**Exercise prompt**. Reproduce exactly the line that contains "pixels, height=2576 pixels." and every line after it through the end of the records below, leaving out all pictures.

**Data shown**.
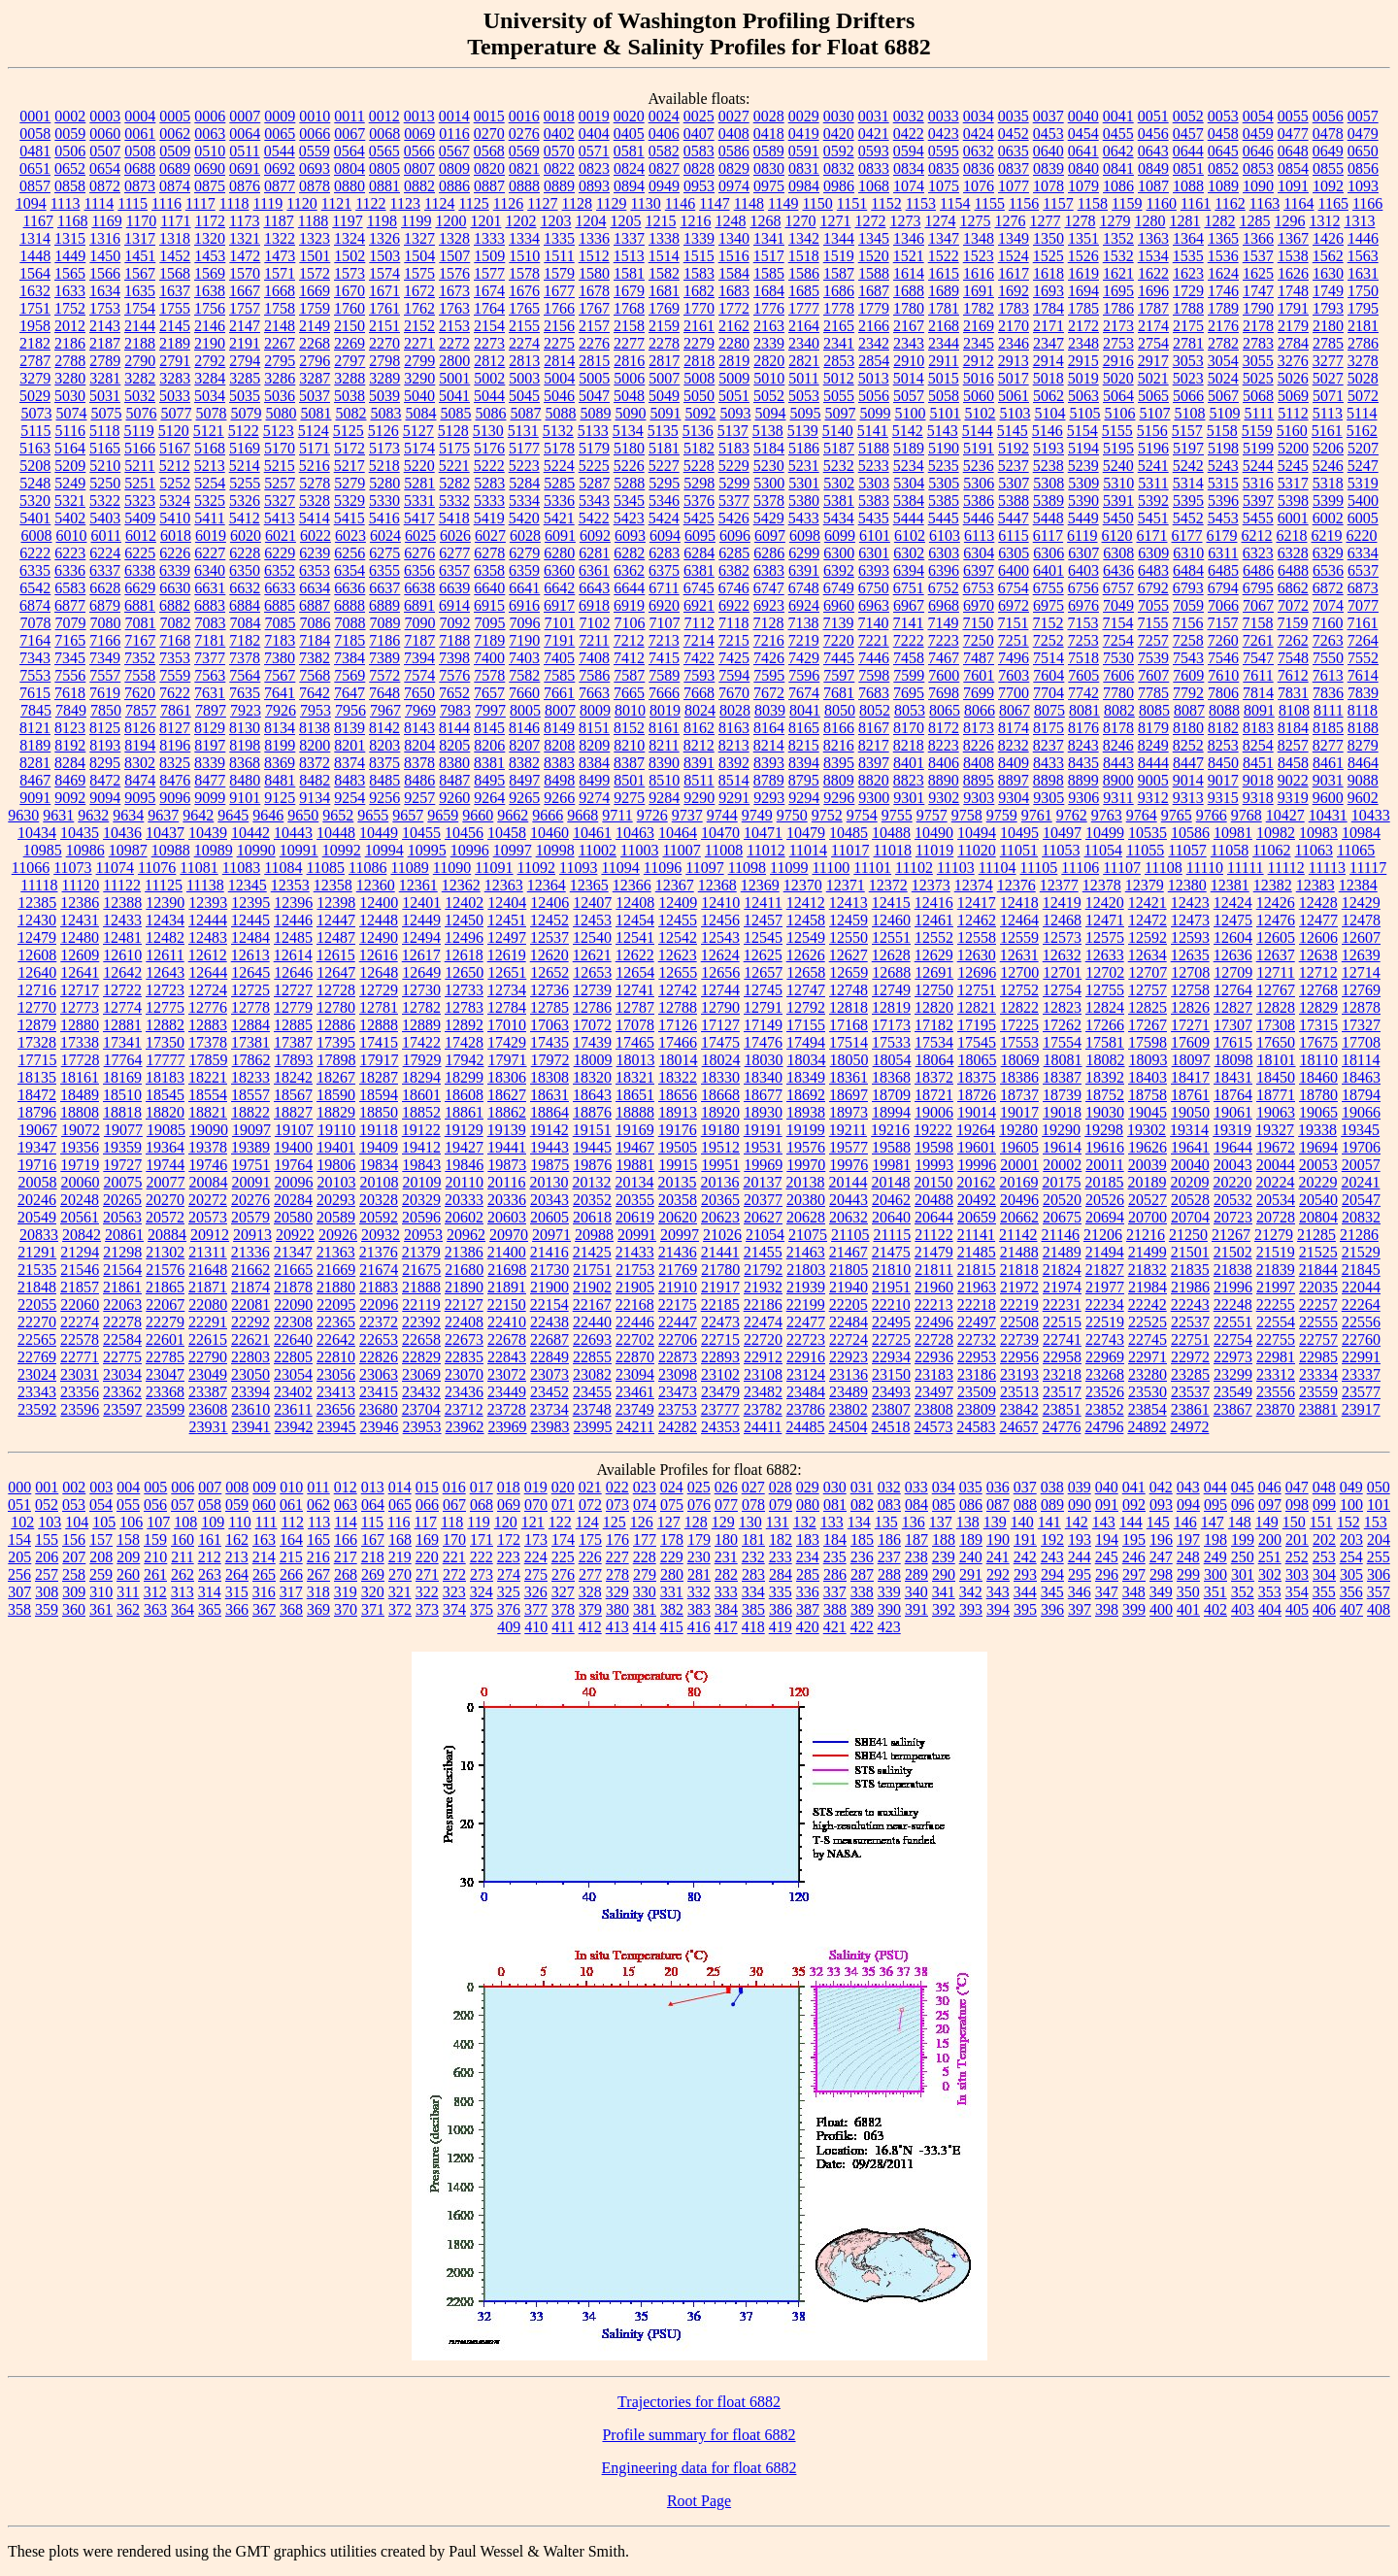  Describe the element at coordinates (975, 1129) in the screenshot. I see `19264` at that location.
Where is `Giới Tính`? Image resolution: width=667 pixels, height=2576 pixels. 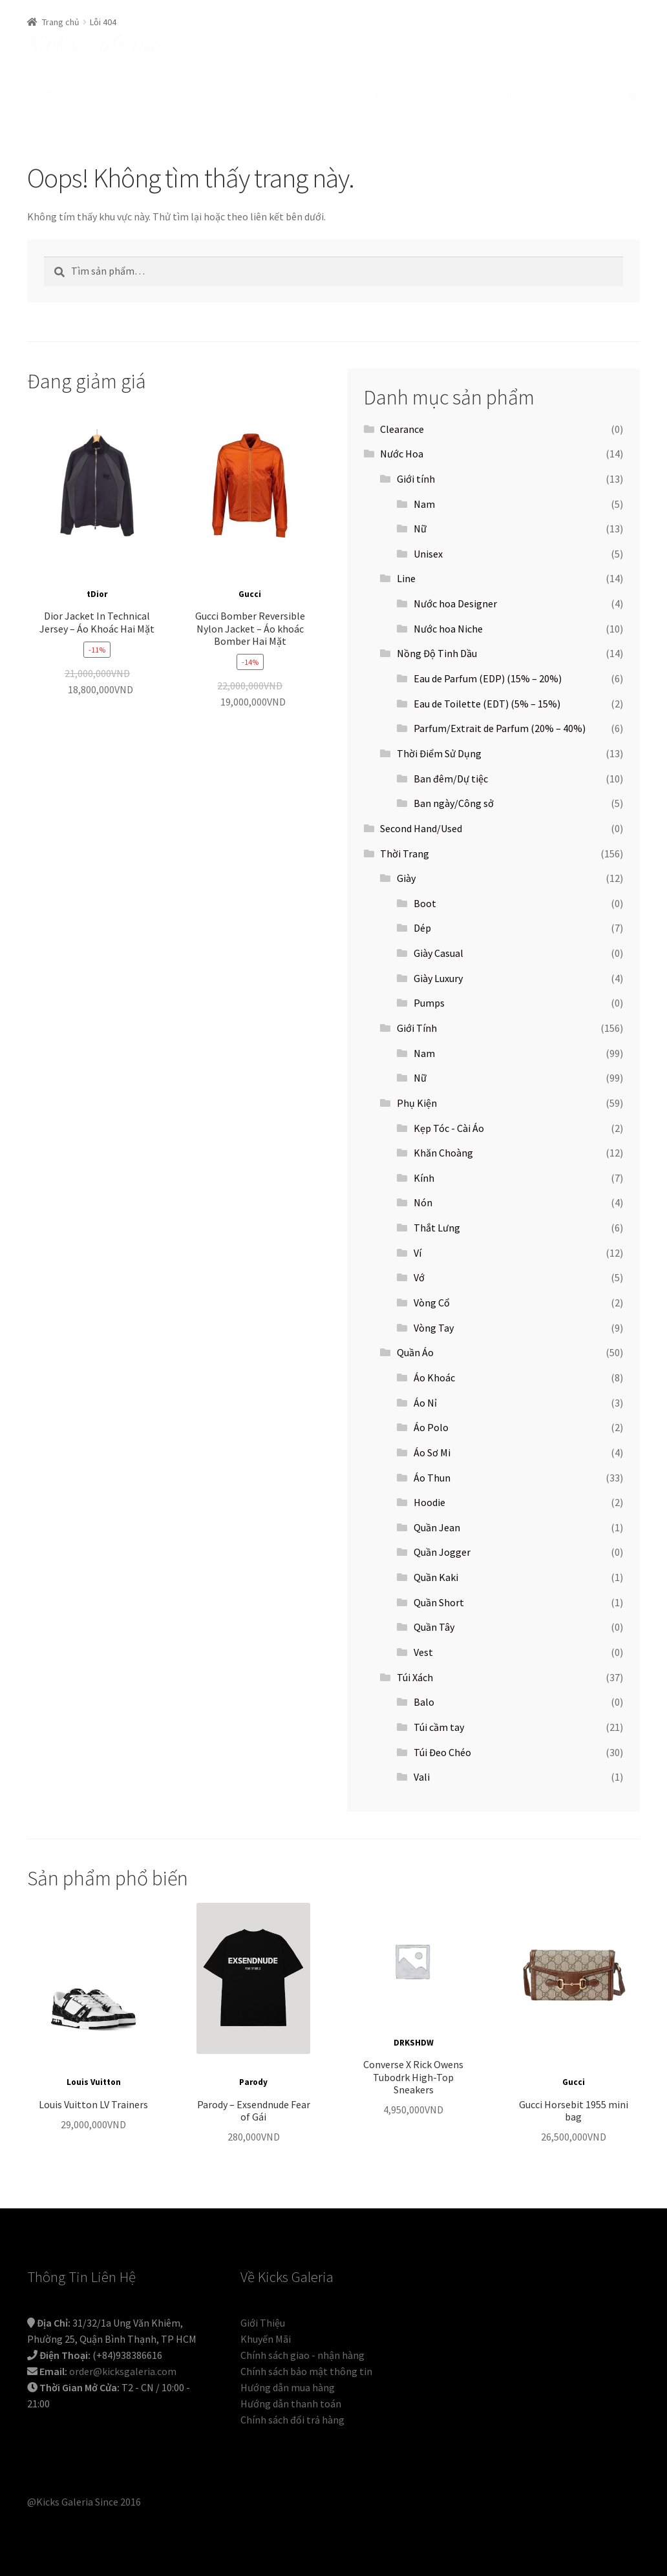
Giới Tính is located at coordinates (417, 1027).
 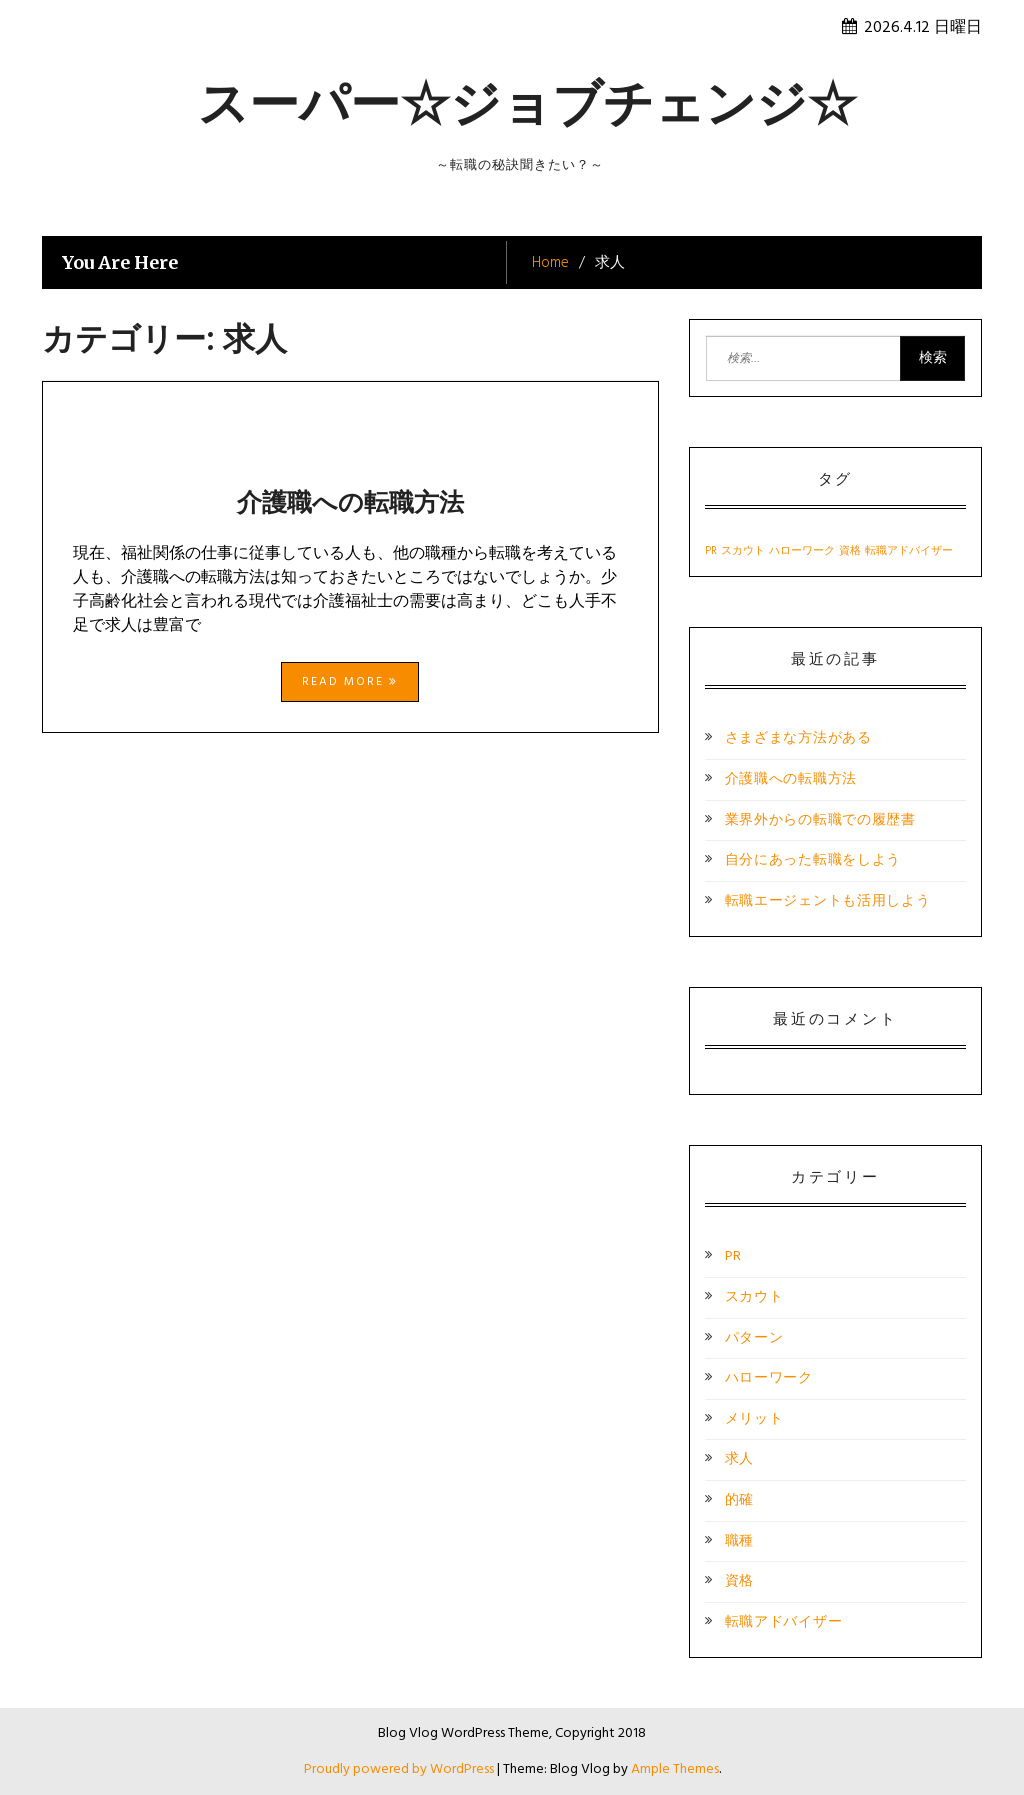 What do you see at coordinates (828, 901) in the screenshot?
I see `転職エージェントも活用しよう` at bounding box center [828, 901].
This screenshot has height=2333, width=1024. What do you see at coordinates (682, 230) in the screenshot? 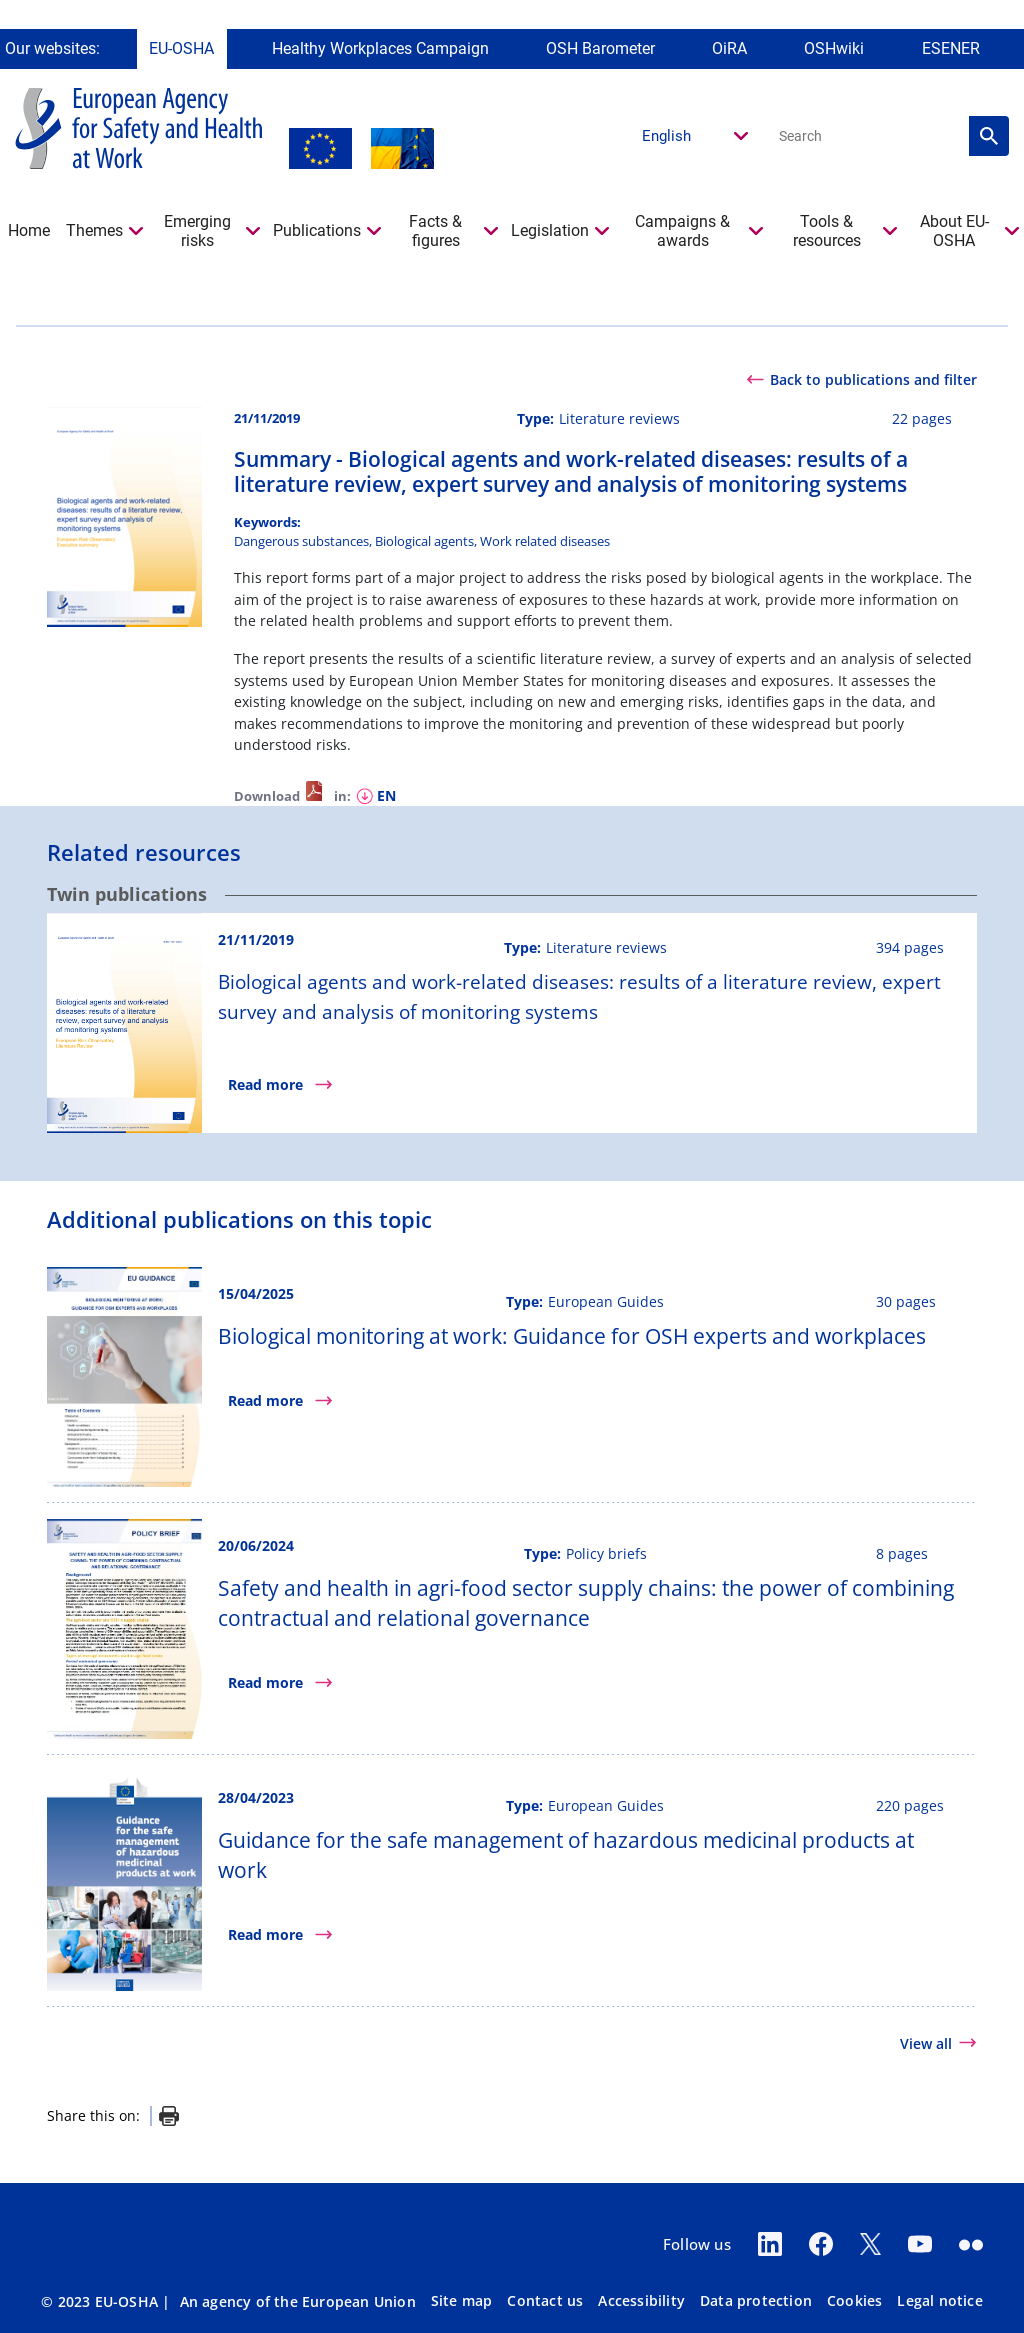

**Finished exercise**.
Where is `Giới Tính`? Image resolution: width=667 pixels, height=2576 pixels. 
Giới Tính is located at coordinates (417, 1027).
  What do you see at coordinates (828, 901) in the screenshot?
I see `転職エージェントも活用しよう` at bounding box center [828, 901].
This screenshot has height=2333, width=1024. What do you see at coordinates (682, 230) in the screenshot? 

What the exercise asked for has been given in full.